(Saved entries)
========================================================================

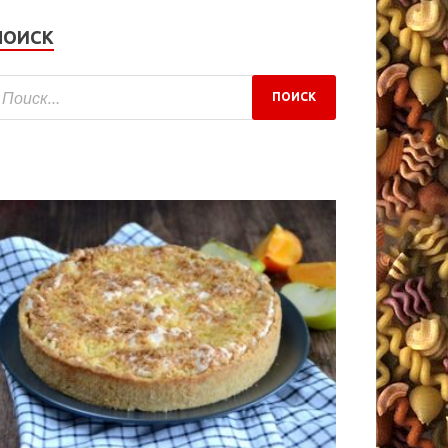
ПОИСК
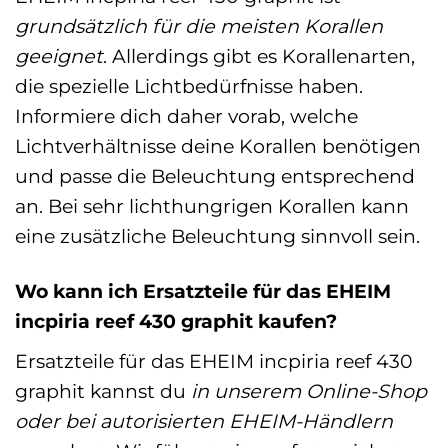
grundsätzlich für die meisten Korallen
geeignet
. Allerdings gibt es Korallenarten,
die spezielle Lichtbedürfnisse haben.
Informiere dich daher vorab, welche
Lichtverhältnisse deine Korallen benötigen
und passe die Beleuchtung entsprechend
an. Bei sehr lichthungrigen Korallen kann
eine zusätzliche Beleuchtung sinnvoll sein.
Wo kann ich Ersatzteile für das EHEIM
incpiria reef 430 graphit kaufen?
Ersatzteile für das EHEIM incpiria reef 430
graphit kannst du
in unserem Online-Shop
oder bei autorisierten EHEIM-Händlern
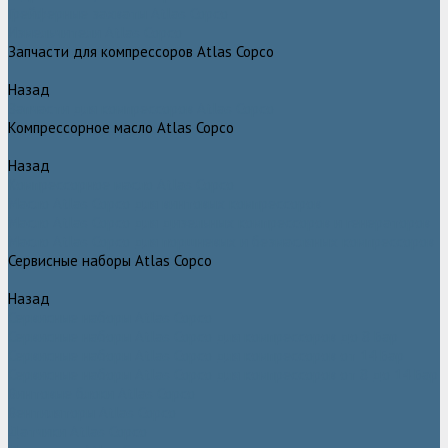
Грейферные захваты Atlas Copco
Измельчители Atlas Copco
Запчасти для компрессоров Atlas Copco
Назад
Запчасти для компрессоров Atlas Copco
Компрессорное масло Atlas Copco
Назад
Компрессорное масло Atlas Copco
Масло Atlas Copco для винтовых компрессоров
Масло Atlas Copco для дизельных компрессоров и генераторов
Масло Atlas Copco для поршневых и безмасляных компрессоров
Сервисные наборы Atlas Copco
Назад
Сервисные наборы Atlas Copco
Сервисные наборы Atlas Copco для компрессоров до 8 Бар
Сервисные наборы Atlas Copco для компрессоров от 14 Бар
Сервисные наборы Atlas Copco для компрессоров от 8 до 14 Бар
Винтовые блоки Atlas Copco
Вентиляторы Atlas Copco
Датчики Atlas Copco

========================================================================

The expected output is the lines from the one with "Сервисные наборы Atlas Copco для компрессоров до" through the end of the data, exactly as written and nothing more.

**Written solution:**
Сервисные наборы Atlas Copco для компрессоров до 8 Бар
Сервисные наборы Atlas Copco для компрессоров от 14 Бар
Сервисные наборы Atlas Copco для компрессоров от 8 до 14 Бар
Винтовые блоки Atlas Copco
Вентиляторы Atlas Copco
Датчики Atlas Copco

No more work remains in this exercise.